Natamycin at a concentration of 1% and its known degradation products (aponatamycin, dinatamycinolidediol, and mycosamine) at 0.5% and at pH and nitrite conditions similar to those in preserved food products such as cheese and sausages, were reported to have no mutagenic activity in B. subtilis under the conditions tested. No actual data were presented to verify this statement (Khoudokormoff, 1978).
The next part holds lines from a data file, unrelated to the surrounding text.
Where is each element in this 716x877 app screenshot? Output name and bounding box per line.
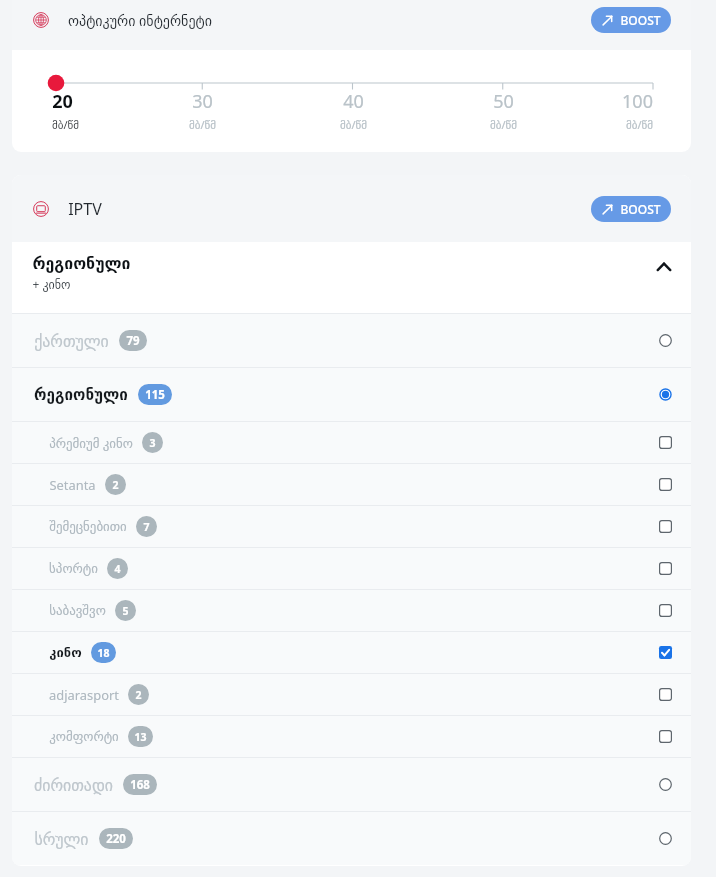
staticText: მბ/წმ — [52, 117, 79, 132]
staticText: ოპტიკური ინტერნეტი — [68, 11, 212, 30]
staticText: შემეცნებითი — [49, 519, 127, 534]
other: Select package — [659, 832, 672, 845]
staticText: 168 — [130, 777, 150, 793]
other: Collapse — [657, 260, 671, 274]
staticText: რეგიონული — [32, 254, 131, 273]
staticText: 3 — [149, 436, 156, 450]
button[interactable]: კომფორტი — [12, 716, 691, 757]
staticText: 2 — [112, 478, 119, 492]
staticText: 79 — [126, 333, 140, 349]
staticText: 115 — [145, 387, 165, 403]
staticText: 4 — [114, 562, 121, 576]
staticText: სრული — [34, 830, 89, 848]
button[interactable]: სრული — [12, 812, 691, 865]
staticText: სპორტი — [49, 561, 98, 576]
other: Select package — [659, 778, 672, 791]
staticText: ძირითადი — [34, 776, 113, 794]
staticText: BOOST — [620, 201, 661, 217]
other: Toggle channel pack — [659, 730, 672, 743]
other: Toggle channel pack — [659, 688, 672, 701]
other: Toggle channel pack — [659, 604, 672, 617]
button[interactable]: BOOST — [591, 7, 671, 33]
button[interactable]: რეგიონული — [12, 368, 691, 421]
button[interactable]: Setanta — [12, 464, 691, 505]
staticText: 30 — [192, 89, 213, 114]
staticText: ქართული — [34, 332, 109, 350]
other: Select package — [659, 334, 672, 347]
button[interactable]: ქართული — [12, 314, 691, 367]
staticText: Setanta — [49, 476, 96, 494]
button[interactable]: რეგიონული — [12, 242, 691, 313]
other: Toggle channel pack — [659, 646, 672, 659]
staticText: 100 — [622, 89, 653, 114]
staticText: მბ/წმ — [490, 117, 517, 132]
staticText: 20 — [52, 89, 73, 114]
staticText: 7 — [143, 520, 150, 534]
button[interactable]: adjarasport — [12, 674, 691, 715]
button[interactable]: პრემიუმ კინო — [12, 422, 691, 463]
button[interactable]: შემეცნებითი — [12, 506, 691, 547]
staticText: + კინო — [32, 276, 71, 292]
staticText: საბავშვო — [49, 603, 106, 618]
staticText: 220 — [106, 831, 126, 847]
other: Select package — [659, 388, 672, 401]
button[interactable]: BOOST — [591, 196, 671, 222]
other: Toggle channel pack — [659, 562, 672, 575]
other: Toggle channel pack — [659, 520, 672, 533]
staticText: IPTV — [68, 198, 102, 220]
staticText: 2 — [135, 688, 142, 702]
staticText: პრემიუმ კინო — [49, 434, 133, 452]
staticText: 5 — [122, 604, 129, 618]
staticText: კინო — [49, 645, 82, 660]
staticText: BOOST — [620, 12, 661, 28]
button[interactable]: კინო — [12, 632, 691, 673]
button[interactable]: ძირითადი — [12, 758, 691, 811]
staticText: კომფორტი — [49, 729, 119, 744]
button[interactable]: სპორტი — [12, 548, 691, 589]
staticText: 50 — [493, 89, 514, 114]
staticText: მბ/წმ — [340, 117, 367, 132]
staticText: 13 — [134, 730, 147, 744]
button[interactable]: საბავშვო — [12, 590, 691, 631]
staticText: 40 — [343, 89, 364, 114]
staticText: მბ/წმ — [626, 117, 653, 132]
staticText: მბ/წმ — [189, 117, 216, 132]
other: Toggle channel pack — [659, 436, 672, 449]
staticText: 18 — [97, 646, 110, 660]
staticText: adjarasport — [49, 686, 119, 704]
other: Toggle channel pack — [659, 478, 672, 491]
staticText: რეგიონული — [34, 386, 128, 404]
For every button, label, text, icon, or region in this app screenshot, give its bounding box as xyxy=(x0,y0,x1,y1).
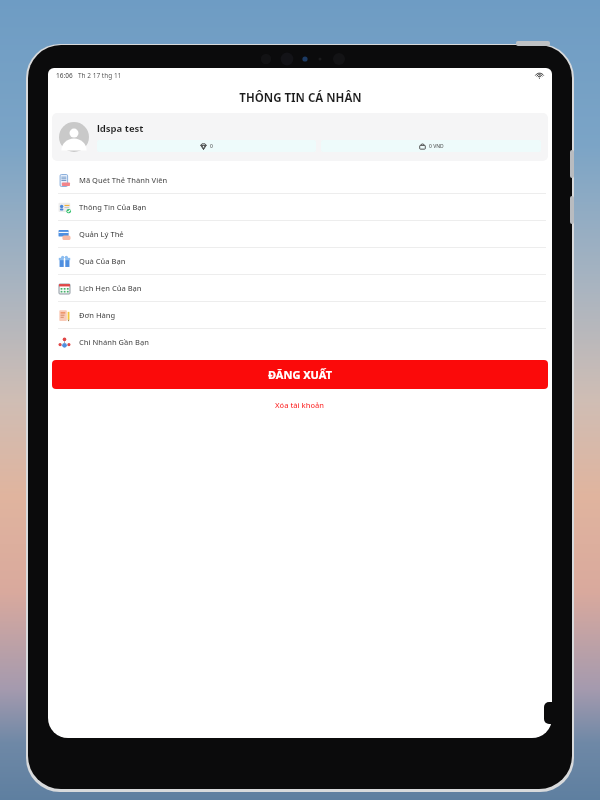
staticText: Chi Nhánh Gần Bạn xyxy=(79,337,149,347)
button[interactable]: Quà Của Bạn xyxy=(48,248,552,274)
staticText: Lịch Hẹn Của Bạn xyxy=(79,283,142,293)
button[interactable]: Quản Lý Thẻ xyxy=(48,221,552,247)
button[interactable]: Mã Quét Thẻ Thành Viên xyxy=(48,167,552,193)
staticText: 0 VND xyxy=(429,143,444,150)
staticText: 16:06 xyxy=(56,71,73,80)
button[interactable]: ĐĂNG XUẤT xyxy=(52,360,548,389)
button[interactable]: Đơn Hàng xyxy=(48,302,552,328)
button[interactable]: Chi Nhánh Gần Bạn xyxy=(48,329,552,355)
staticText: Xóa tài khoản xyxy=(275,400,325,410)
staticText: Quà Của Bạn xyxy=(79,256,126,266)
button[interactable]: Xóa tài khoản xyxy=(265,398,335,412)
button[interactable]: Lịch Hẹn Của Bạn xyxy=(48,275,552,301)
staticText: THÔNG TIN CÁ NHÂN xyxy=(239,90,362,106)
button[interactable]: Thông Tin Của Bạn xyxy=(48,194,552,220)
staticText: Quản Lý Thẻ xyxy=(79,229,124,239)
staticText: ĐĂNG XUẤT xyxy=(268,367,332,382)
button[interactable]: 0 VND xyxy=(321,140,541,152)
staticText: ldspa test xyxy=(97,122,144,135)
staticText: Thông Tin Của Bạn xyxy=(79,202,147,212)
staticText: Đơn Hàng xyxy=(79,310,116,320)
staticText: 0 xyxy=(210,143,213,150)
button[interactable]: 0 xyxy=(97,140,316,152)
staticText: Mã Quét Thẻ Thành Viên xyxy=(79,175,168,185)
staticText: Th 2 17 thg 11 xyxy=(78,71,122,80)
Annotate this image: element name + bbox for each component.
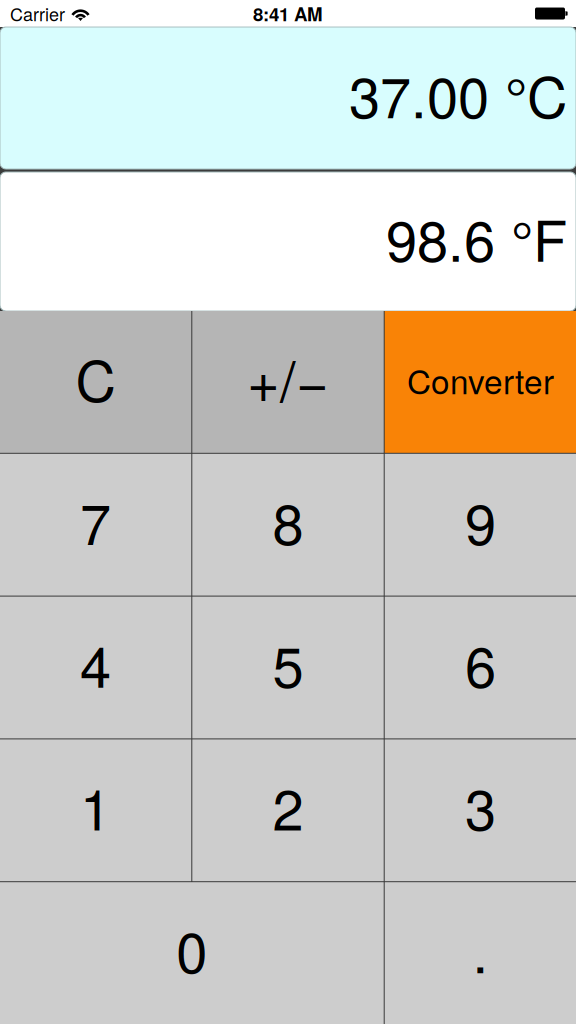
button[interactable]: +/− (192, 311, 384, 453)
staticText: . (472, 909, 488, 989)
staticText: 1 (80, 766, 111, 846)
staticText: 9 (465, 481, 496, 561)
staticText: Converter (407, 356, 554, 404)
button[interactable]: 3 (385, 739, 576, 881)
staticText: C (76, 338, 116, 418)
staticText: Carrier (10, 1, 65, 26)
button[interactable]: 7 (0, 454, 191, 596)
staticText: 8 (272, 481, 304, 561)
staticText: 98.6 °F (386, 197, 567, 278)
staticText: 3 (465, 766, 496, 846)
button[interactable]: C (0, 311, 191, 453)
button[interactable]: 5 (192, 597, 384, 738)
staticText: +/− (247, 338, 329, 418)
button[interactable]: 4 (0, 597, 191, 738)
button[interactable]: 8 (192, 454, 384, 596)
button[interactable]: 6 (385, 597, 576, 738)
button[interactable]: 2 (192, 739, 384, 881)
button[interactable]: 9 (385, 454, 576, 596)
staticText: 6 (465, 623, 496, 704)
staticText: 37.00 °C (349, 54, 567, 134)
button[interactable]: 0 (0, 882, 384, 1024)
staticText: 5 (272, 623, 304, 704)
staticText: 4 (80, 623, 111, 704)
staticText: 7 (80, 481, 111, 561)
button[interactable]: Converter (385, 311, 576, 453)
button[interactable]: 1 (0, 739, 191, 881)
staticText: 0 (176, 909, 207, 989)
staticText: 2 (272, 766, 304, 846)
button[interactable]: . (385, 882, 576, 1024)
staticText: 8:41 AM (253, 0, 323, 27)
Groups of 10 male rats taken from the second litters of the F₁ generation in a three-generation study of reproductive toxicity (see below) were fed on control diet until sexually mature, when they received natamycin at 0, 5, 15, 50, or 100 mg/kg bw daily for 7 days by gastric intubation. Each rat was mated each week for 8 consecutive weeks with two virgin untreated females. Each female was killed and examined 13 days after mating. No differences were found between control and test animals in respect of the numbers of implantation sites or live or dead fetuses or the mutagenic index (Cox et al., 1973).

Five males and five females were selected at random from the five litters produced in the same three-generation study. The animals were given colchicine 3–4 h before being killed, and a bone-marrow preparation was made for examination for aberrant chromatin material. The number of abnormalities in the metaphase chromosomal preparations of test groups did not differ significantly from that in sham-treated controls (Cox et al., 1973).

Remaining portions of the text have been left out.